- Born: Helsinki, Finland
- Education: Curtin University
- Known for: Visual Arts

= Oron Catts =

Australian artist and researcher

Oron Catts is an Australian artist and researcher currently residing in Perth, Western Australia where he has been employed at the University of Western Australia since 1996. He works as an artistic director of SymbioticA, which he also co-founded. Together with Ionat Zurr he founded the Tissue Culture & Art Project. From 2000–2001 he was a Research Fellow at the Tissue Engineering and Organ Fabrication Laboratory at Harvard Medical School. He has also worked with numerous other bio-medical laboratories in several different countries.

==Works==
Victimless Leather – a prototype of a stitch-less jacket, grown from cell cultures into a layer of tissue supported by a coat shaped polymer layer. This is a sub-project of the Tissue Culture & Art Project where the artists are growing a leather jacket without killing any animals. Growing the victimless leather problematizes the concept of garment by making it semi-living. This artistic grown garment is intended to confront people with the moral implications of wearing parts of dead animals for protective and aesthetic reasons and confronts notions of relationships with manipulated living systems. Controversy arose around this project when the museum ended the exhibition, thereby killing the living cells in the piece.

Catts and Ionat Zurr were invited guest artist to the physics laboratory CERN in Geneva in 2019, where they presented their work at SymbioticA.

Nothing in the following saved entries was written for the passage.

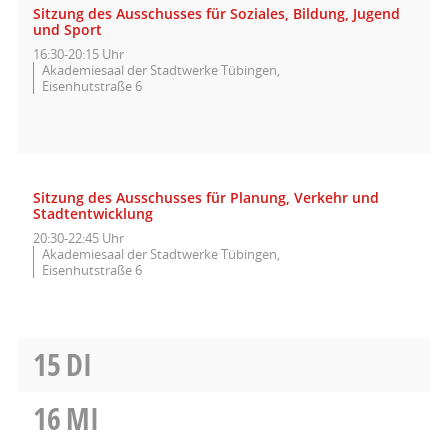
Sitzung des Ausschusses für Soziales, Bildung, Jugend
und Sport
16:30-20:15 Uhr
Akademiesaal der Stadtwerke Tübingen,
Eisenhutstraße 6
Sitzung des Ausschusses für Planung, Verkehr und
Stadtentwicklung
20:30-22:45 Uhr
Akademiesaal der Stadtwerke Tübingen,
Eisenhutstraße 6
15
DI
16
MI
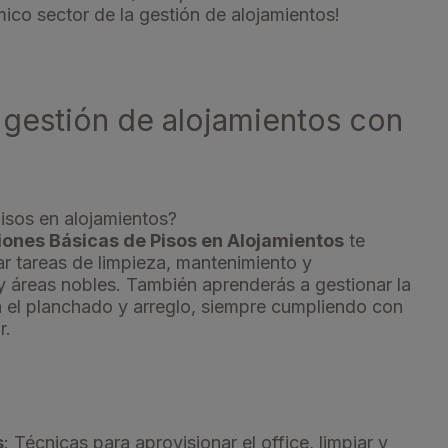
mico sector de la gestión de alojamientos!
 gestión de alojamientos con
pisos en alojamientos?
iones Básicas de Pisos en Alojamientos
te
ar tareas de limpieza, mantenimiento y
 áreas nobles. También aprenderás a gestionar la
a el planchado y arreglo, siempre cumpliendo con
r.
s
: Técnicas para aprovisionar el office, limpiar y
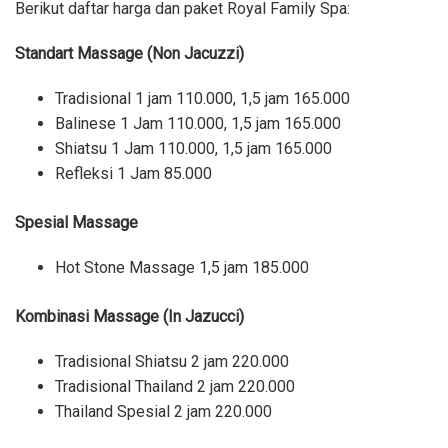
Berikut daftar harga dan paket Royal Family Spa:
Standart Massage (Non Jacuzzi)
Tradisional 1 jam 110.000, 1,5 jam 165.000
Balinese 1 Jam 110.000, 1,5 jam 165.000
Shiatsu 1 Jam 110.000, 1,5 jam 165.000
Refleksi 1 Jam 85.000
Spesial Massage
Hot Stone Massage 1,5 jam 185.000
Kombinasi Massage (In Jazucci)
Tradisional Shiatsu 2 jam 220.000
Tradisional Thailand 2 jam 220.000
Thailand Spesial 2 jam 220.000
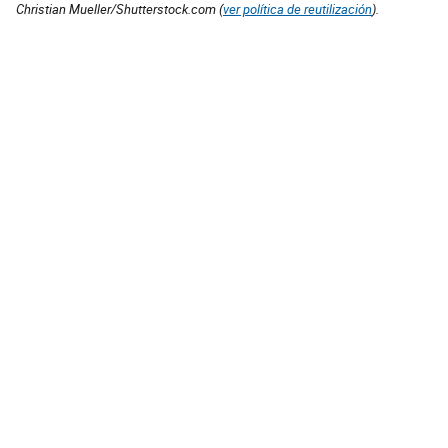
Christian Mueller/Shutterstock.com (
ver política de reutilización
).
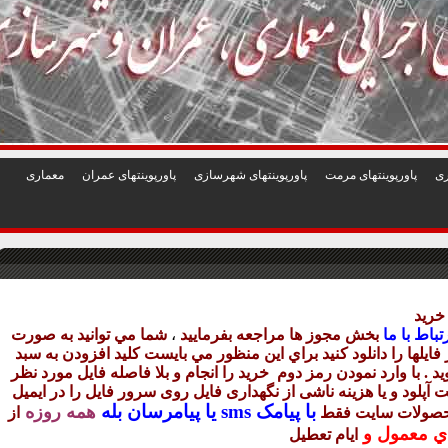
1
2
3
4
5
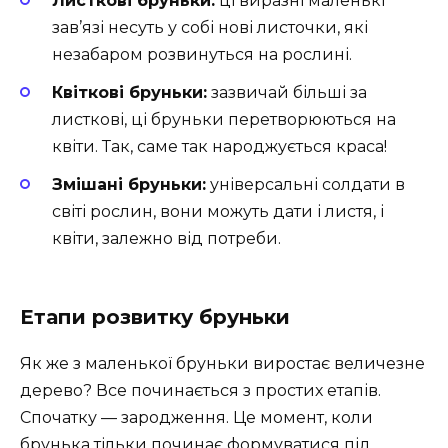
Листкові бруньки:
ці виразні маленькі
зав’язі несуть у собі нові листочки, які
незабаром розвинуться на рослині.
Квіткові бруньки:
зазвичай більші за
листкові, ці бруньки перетворюються на
квіти. Так, саме так народжується краса!
Змішані бруньки:
універсальні солдати в
світі рослин, вони можуть дати і листя, і
квіти, залежно від потреби.
Етапи розвитку бруньки
Як же з маленької бруньки виростає величезне
дерево? Все починається з простих етапів.
Спочатку — зародження. Це момент, коли
брунька тільки починає формуватися під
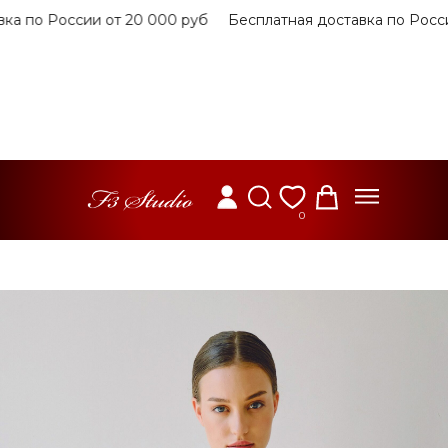
по России от 20 000 руб
Бесплатная доставка по России 
0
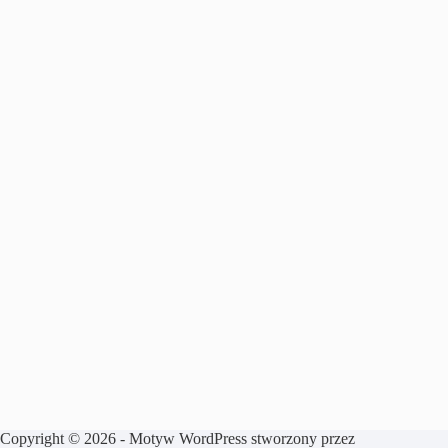
Copyright © 2026 - Motyw WordPress stworzony przez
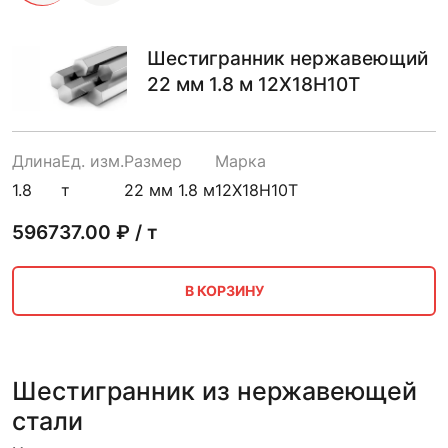
Шестигранник нержавеющий
22 мм 1.8 м 12Х18Н10Т
Длина
Ед. изм.
Размер
Марка
1.8
т
22 мм 1.8 м
12Х18Н10Т
596737.00
₽ / т
В КОРЗИНУ
Шестигранник из нержавеющей
стали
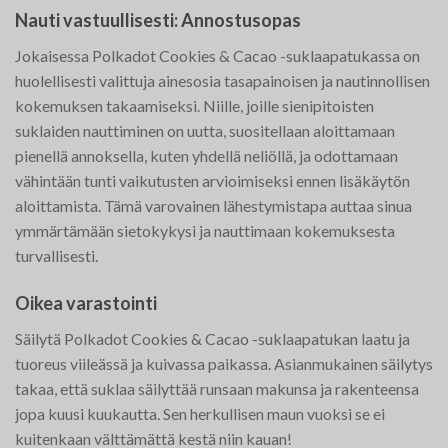
Nauti vastuullisesti: Annostusopas
Jokaisessa Polkadot Cookies & Cacao -suklaapatukassa on
huolellisesti valittuja ainesosia tasapainoisen ja nautinnollisen
kokemuksen takaamiseksi. Niille, joille sienipitoisten
suklaiden nauttiminen on uutta, suositellaan aloittamaan
pienellä annoksella, kuten yhdellä neliöllä, ja odottamaan
vähintään tunti vaikutusten arvioimiseksi ennen lisäkäytön
aloittamista. Tämä varovainen lähestymistapa auttaa sinua
ymmärtämään sietokykysi ja nauttimaan kokemuksesta
turvallisesti.
Oikea varastointi
Säilytä Polkadot Cookies & Cacao -suklaapatukan laatu ja
tuoreus viileässä ja kuivassa paikassa. Asianmukainen säilytys
takaa, että suklaa säilyttää runsaan makunsa ja rakenteensa
jopa kuusi kuukautta. Sen herkullisen maun vuoksi se ei
kuitenkaan välttämättä kestä niin kauan!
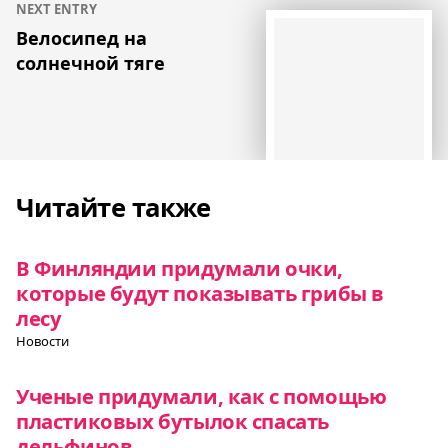
NEXT ENTRY
Велосипед на
солнечной тяге
Читайте также
В Финляндии придумали очки,
которые будут показывать грибы в
лесу
Новости
Ученые придумали, как с помощью
пластиковых бутылок спасать
дельфинов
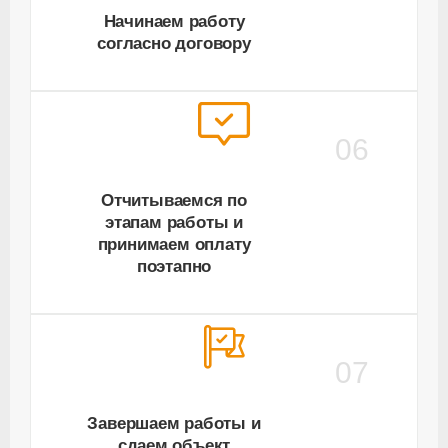
Начинаем работу
согласно договору
06
Отчитываемся по
этапам работы и
принимаем оплату
поэтапно
07
Завершаем работы и
сдаем объект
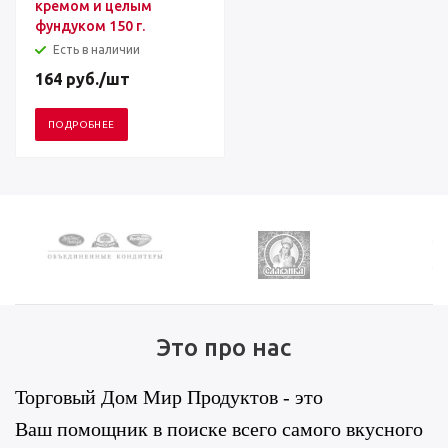
кремом и целым
фундуком 150 г.
Есть в наличии
164
руб.
/шт
ПОДРОБНЕЕ
Это про нас
Торговый Дом Мир Продуктов - это
Ваш помощник в поиске всего самого вкусного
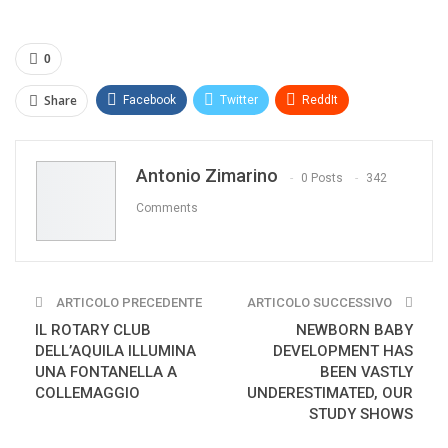
0
Share
Facebook
Twitter
ReddIt
WhatsApp
Pinterest
E-mail
Antonio Zimarino
Print
0 Posts
342
Comments
ARTICOLO PRECEDENTE
ARTICOLO SUCCESSIVO
IL ROTARY CLUB
NEWBORN BABY
DELL’AQUILA ILLUMINA
DEVELOPMENT HAS
UNA FONTANELLA A
BEEN VASTLY
COLLEMAGGIO
UNDERESTIMATED, OUR
STUDY SHOWS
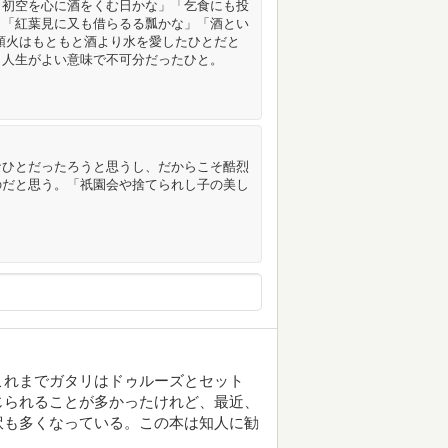
「初空を心に酒をくむ日かな」「乞食にも投
」「紅葉見に又も借らるる瓢かな」「酒とい
頭火はもともと酒より水を愛したひとだと
と人生がよい意味で不可分だったひと。
なひとだったろうと思うし、だからこそ酷烈
のだと思う。「祇園会や捨てられし子の美し
これまでガタリはドゥルーズとセット
じられることが多かったけれど、最近、
訳も多くなっている。この本は知人に勧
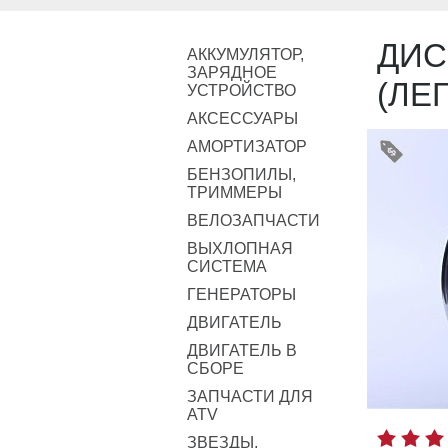
ДИС
АККУМУЛЯТОР,
ЗАРЯДНОЕ
(ЛЕ
УСТРОЙСТВО
АКСЕССУАРЫ
АМОРТИЗАТОР
БЕНЗОПИЛЫ,
ТРИММЕРЫ
ВЕЛОЗАПЧАСТИ
ВЫХЛОПНАЯ
СИСТЕМА
ГЕНЕРАТОРЫ
ДВИГАТЕЛЬ
ДВИГАТЕЛЬ В
СБОРЕ
ЗАПЧАСТИ ДЛЯ
ATV
ЗВЕЗДЫ,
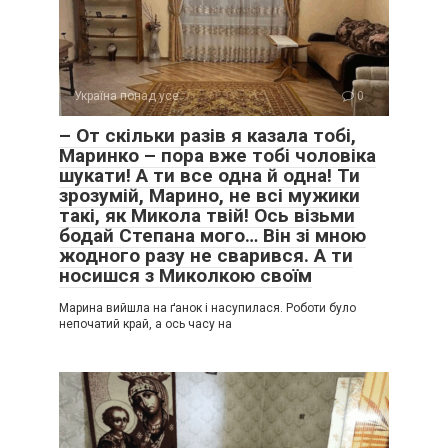
Україна понад усе
0
– От скільки разів я казала тобі,
Маринко – пора вже тобі чоловіка
шукати! А ти все одна й одна! Ти
зрозумій, Марино, не всі мужики
такі, як Микола твій! Ось візьми
бодай Степана мого… Він зі мною
жодного разу не сварився. А ти
носишся з Миколкою своїм
Марина вийшла на ґанок і насупилася. Роботи було
непочатий край, а ось часу на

Pig Wings Project with Ionat Zurr and Guy Ben-Ary was developed in 2000-2001 during a residency in the Tissue Engineering and Organ Fabrication Laboratory in Massachusetts General Hospital, Harvard Medical School. The work used tissue engineering and stem cell technologies in order to grow pig bone tissue in the shape of these three sets of wings. The Pig Wings Project presents the first ever wing-shaped objects grown using living pig tissue. This absurd work presents ethical questions regarding a near future where semi-living objects (objects which are partly alive and partly constructed) exist together with philosophical concepts around inter-species organ transplantation. Along with the Center for Genomic Gastronomy he has hosted a live cooking show called Art Meat Flesh from 2012-2019. Art Meat Flesh has featured research scientist Mark Post and other scientists and philosophers tasting and debating the future of protein in the kitchen.

== Personal life ==
Catts has resided in both Australia and Israel.